* _EXERCISE DIRECTIONS_
Excerpt from the entries below: please repeat exactly the lines from the one containing "Describe the element" through the last one, both ends included, with no pictures.

RECORDS TO USE Start Marker

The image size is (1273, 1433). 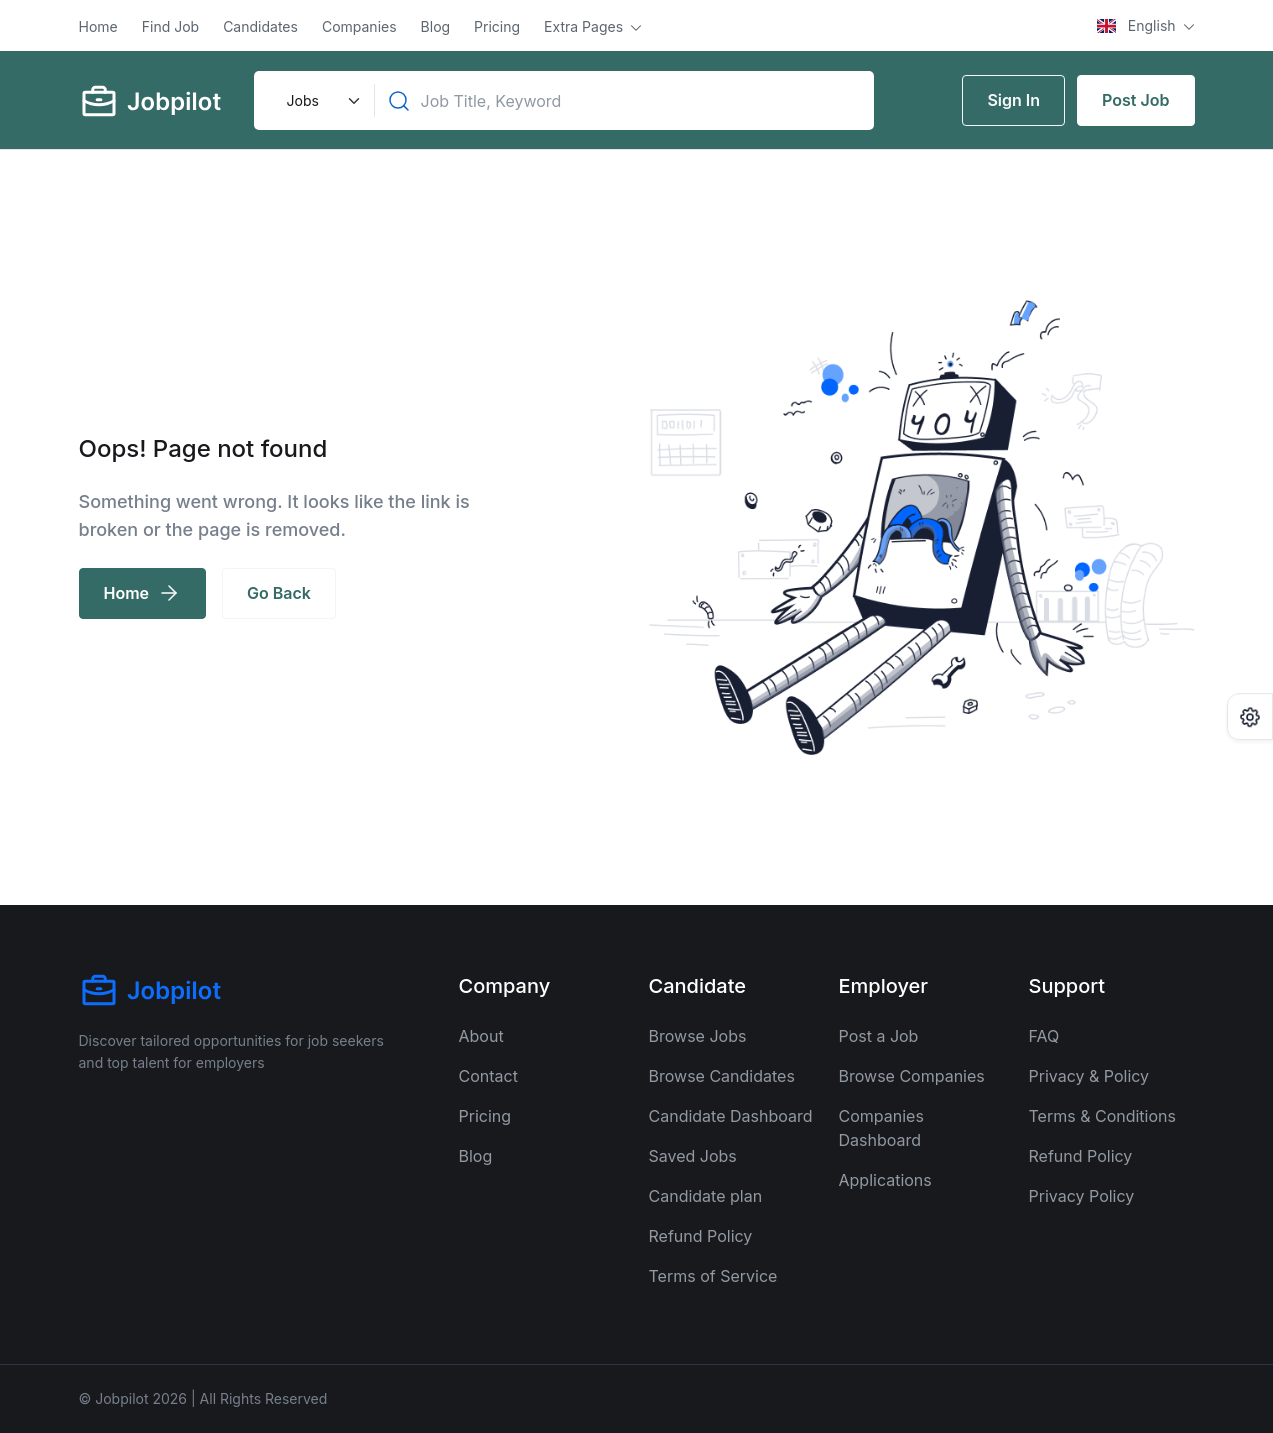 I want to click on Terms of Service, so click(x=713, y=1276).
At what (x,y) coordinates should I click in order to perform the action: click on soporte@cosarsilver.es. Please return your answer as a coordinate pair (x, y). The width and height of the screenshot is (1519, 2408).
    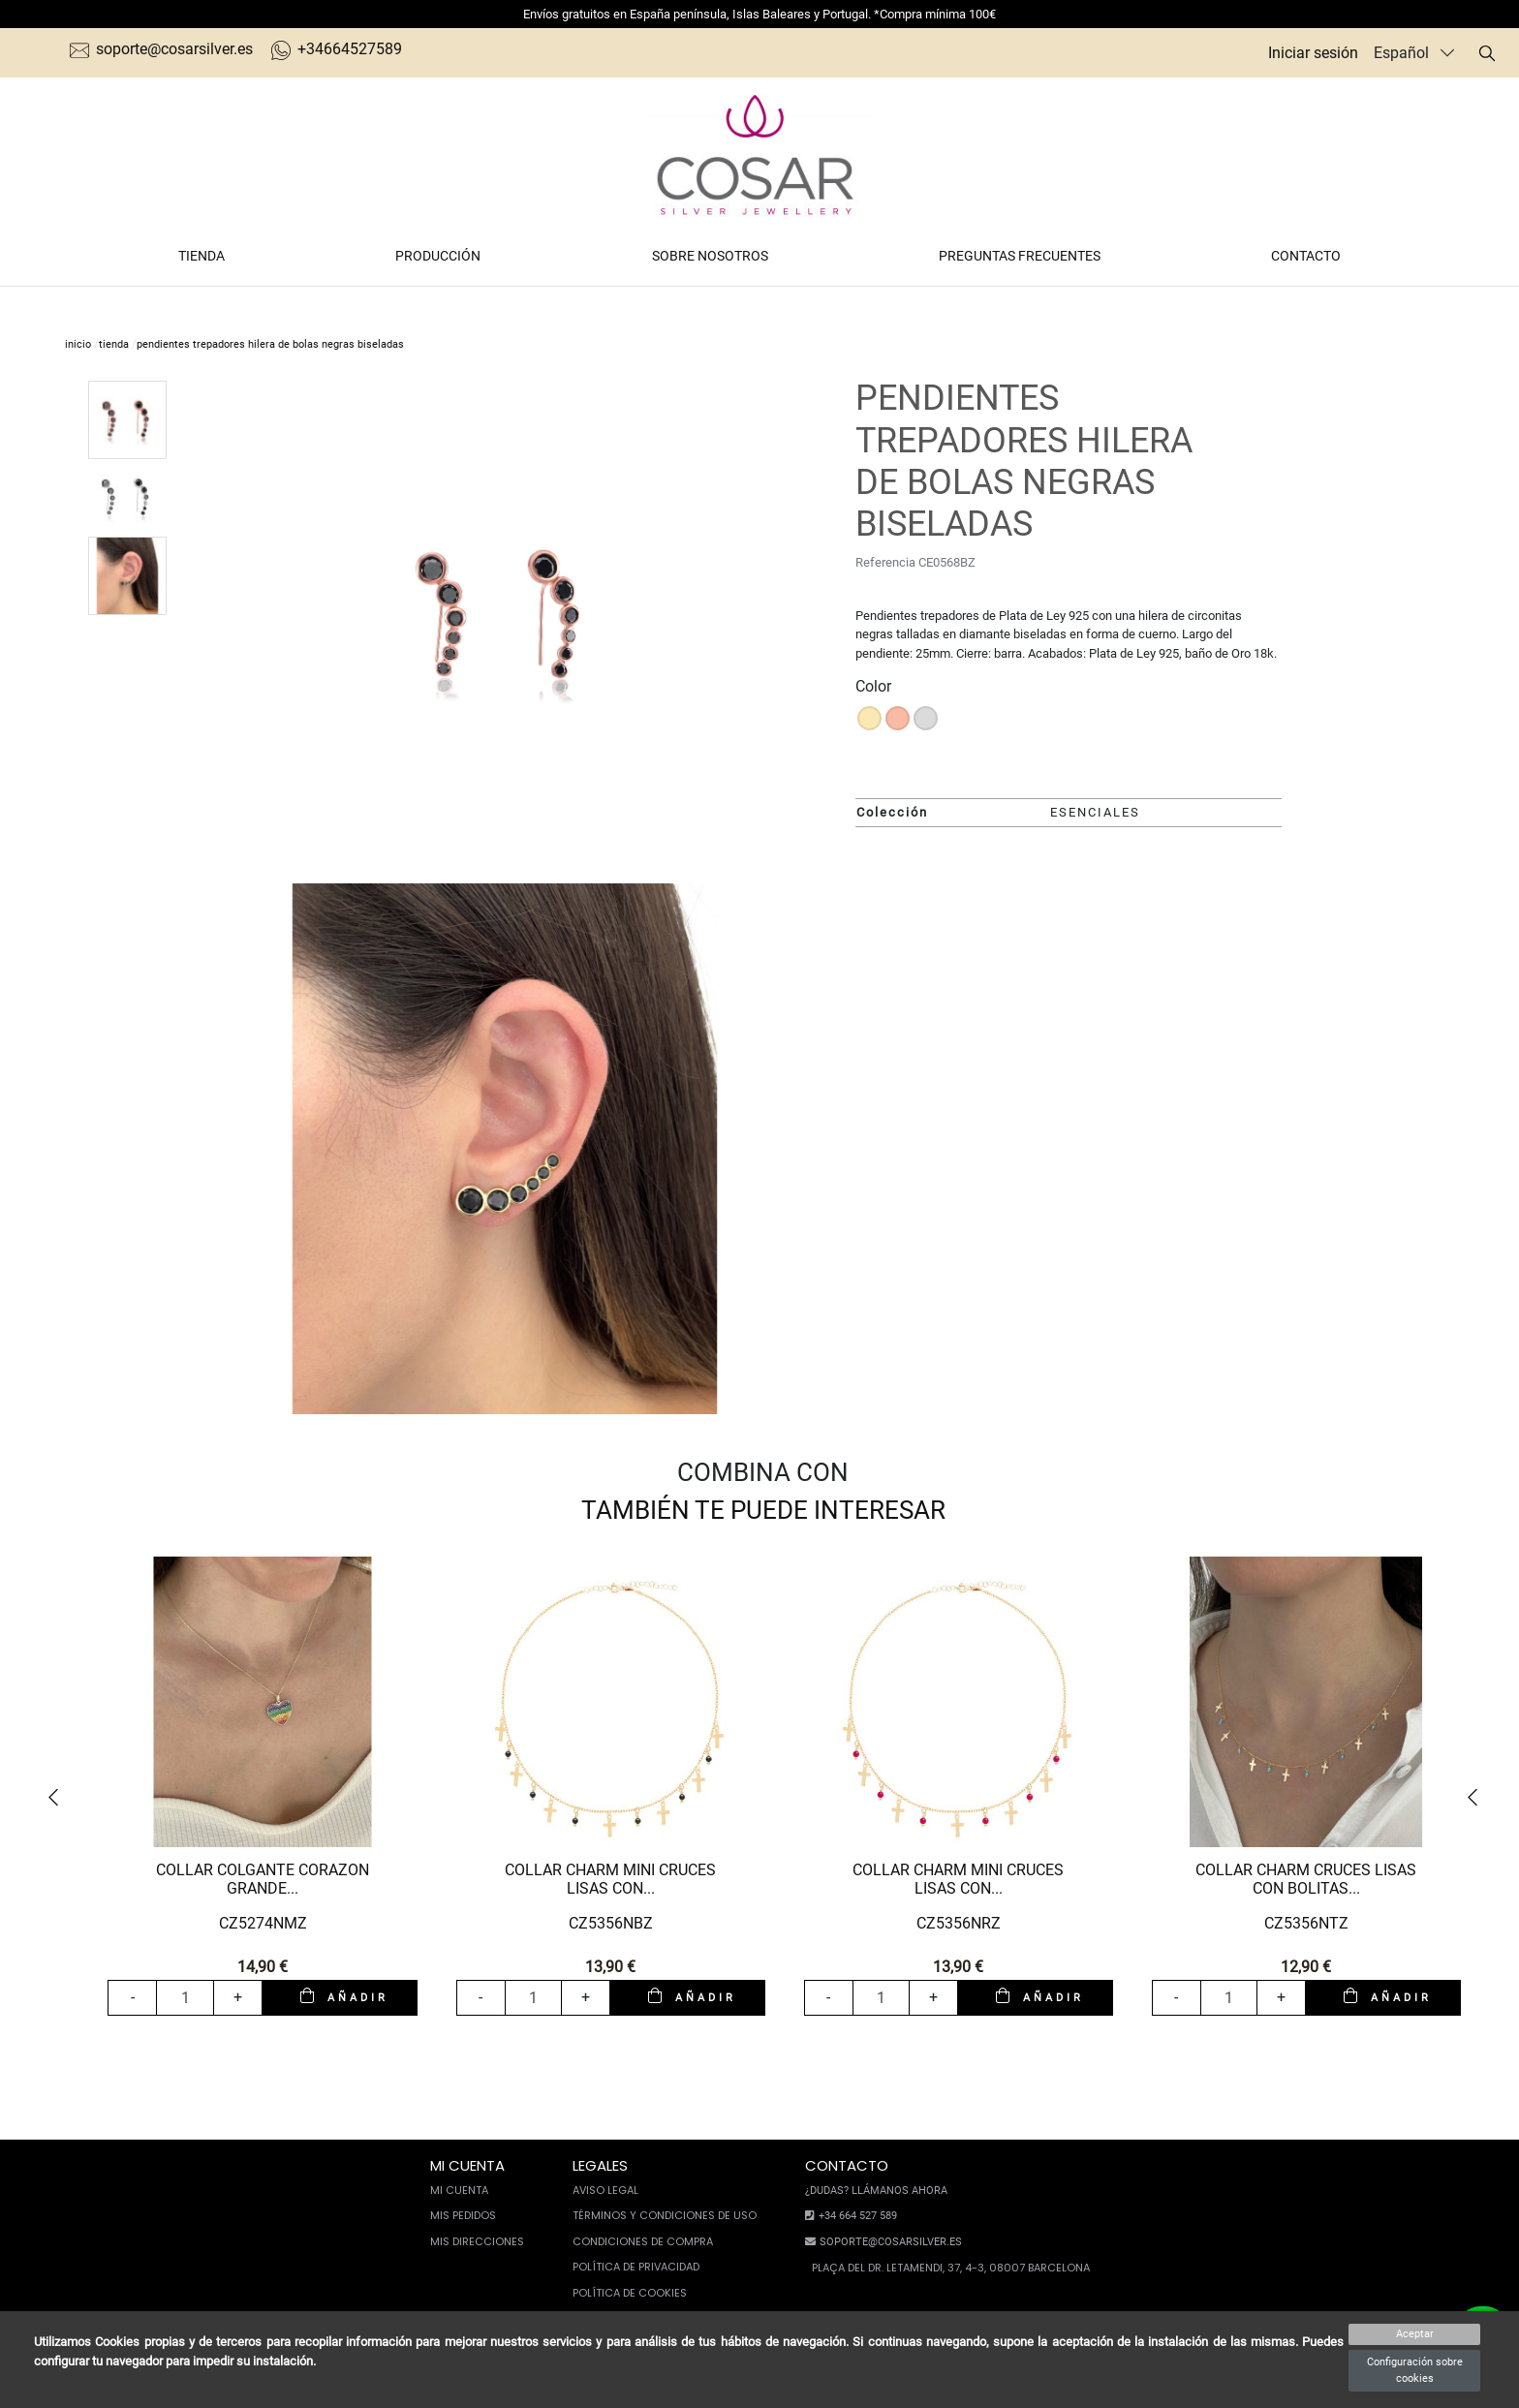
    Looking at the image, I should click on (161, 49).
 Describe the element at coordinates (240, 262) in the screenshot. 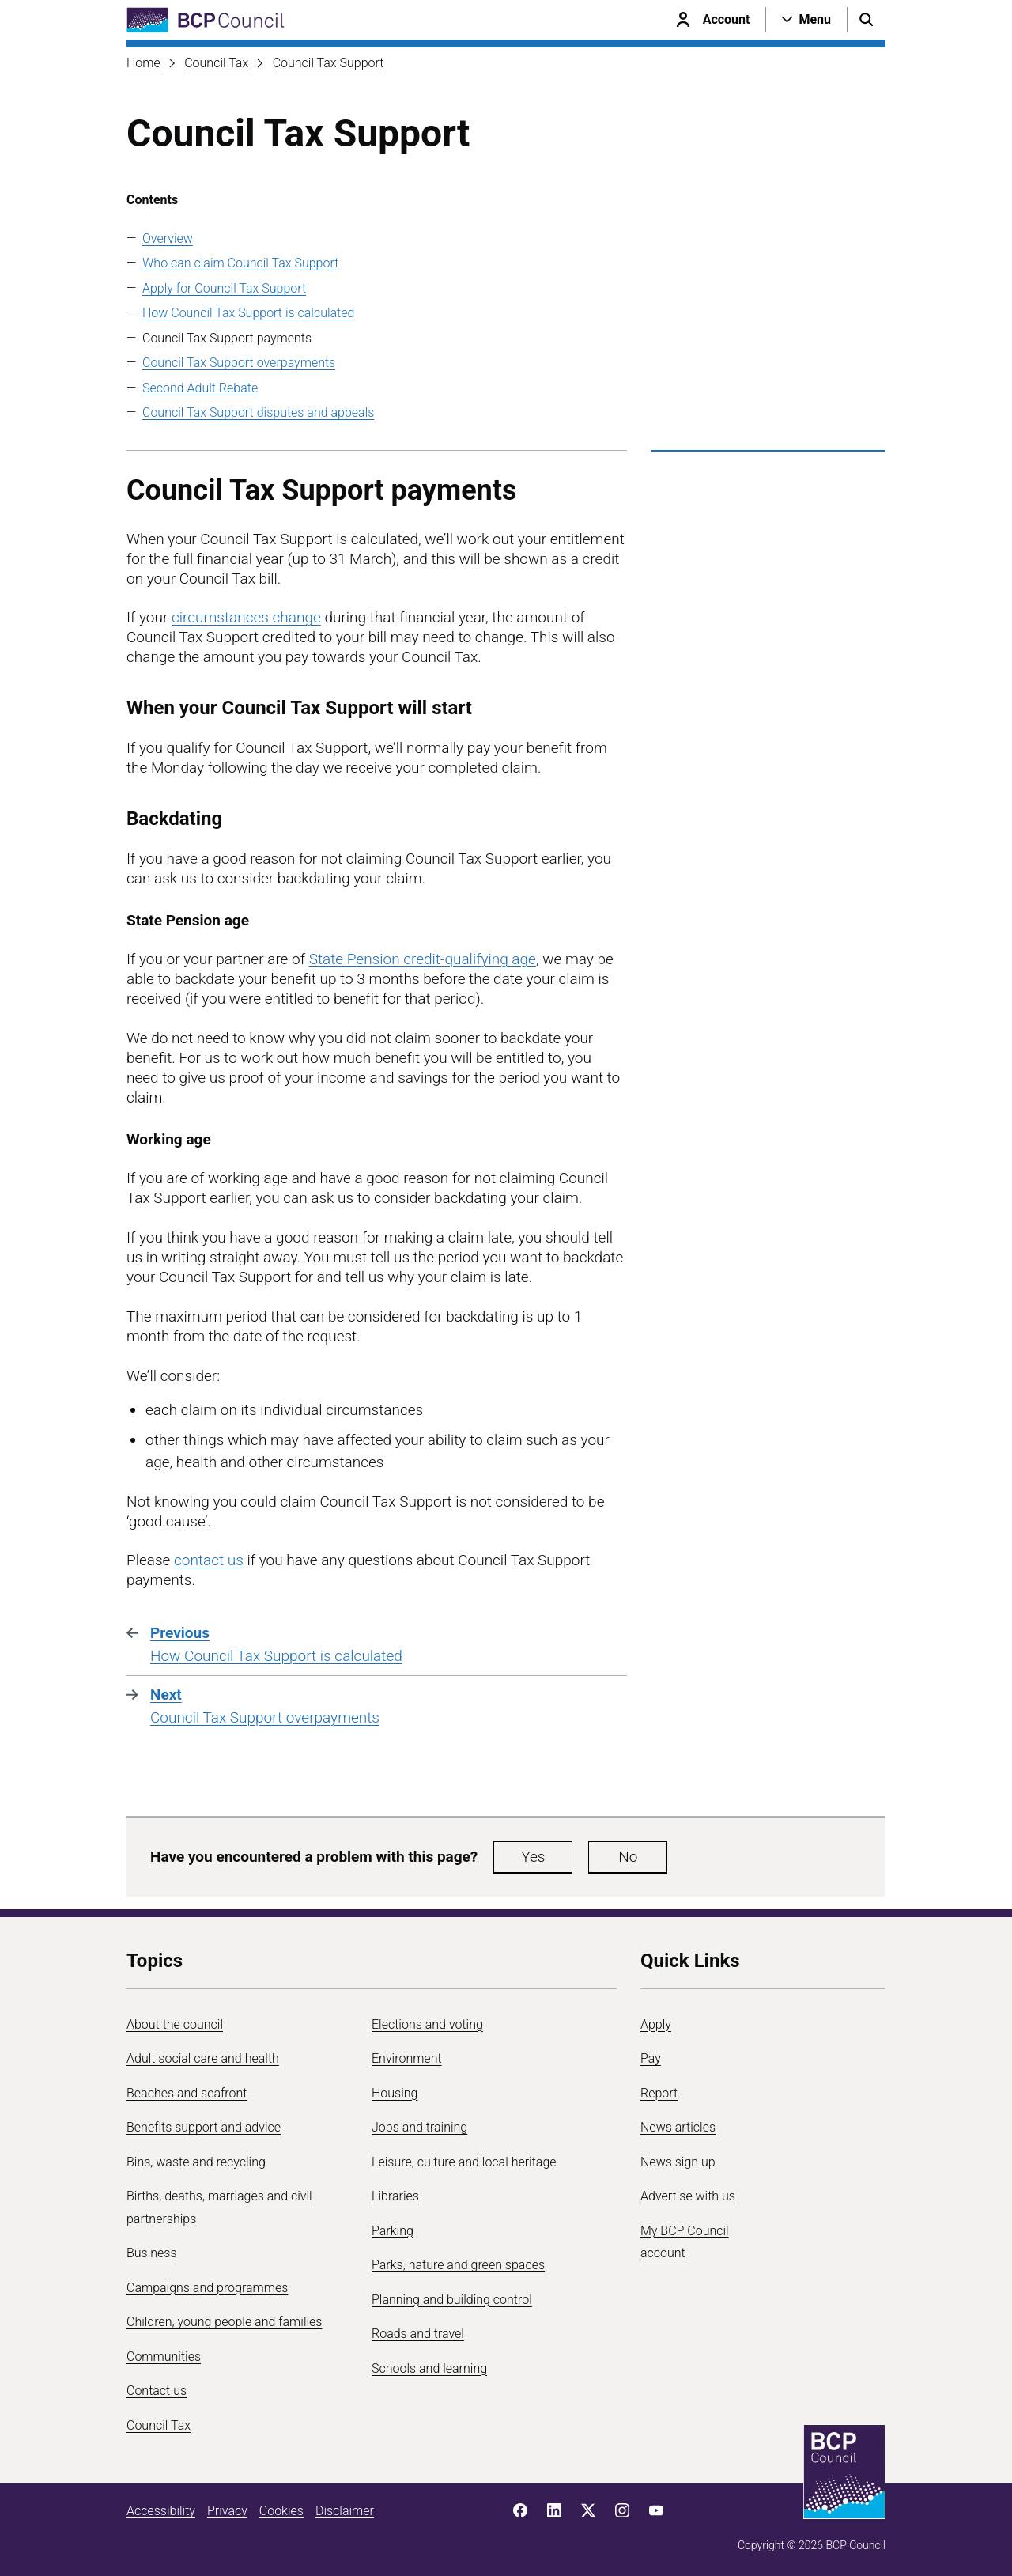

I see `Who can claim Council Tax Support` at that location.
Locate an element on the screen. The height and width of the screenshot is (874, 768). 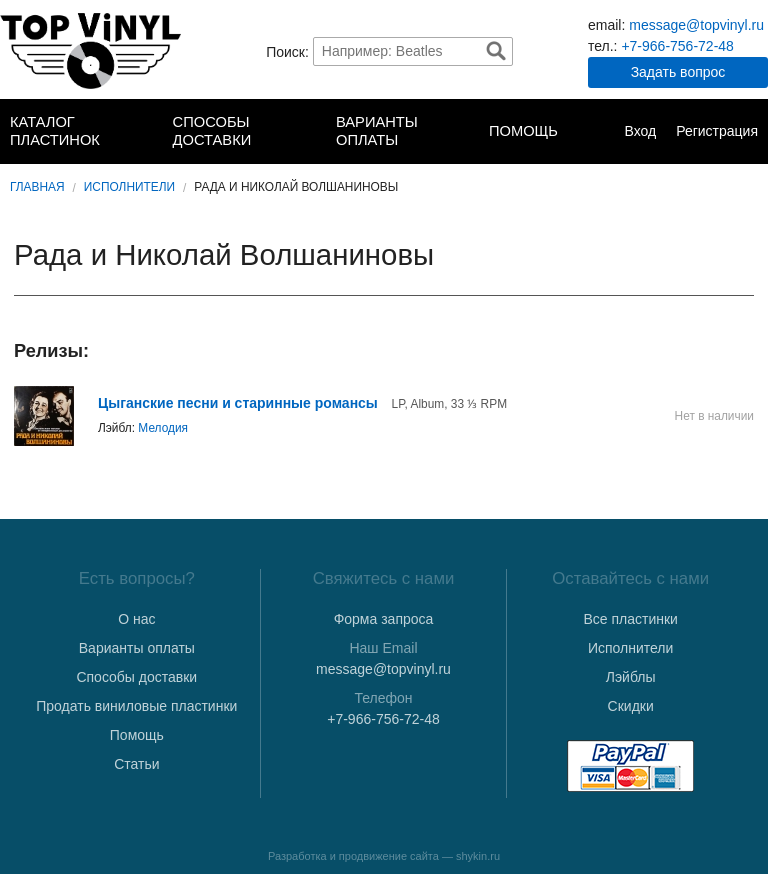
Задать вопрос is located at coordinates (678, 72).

RECORDS TO USE End Marker

* _RESPONSE BELOW_
 Describe the element at coordinates (240, 262) in the screenshot. 

I see `Who can claim Council Tax Support` at that location.
Locate an element on the screen. The height and width of the screenshot is (874, 768). 
Задать вопрос is located at coordinates (678, 72).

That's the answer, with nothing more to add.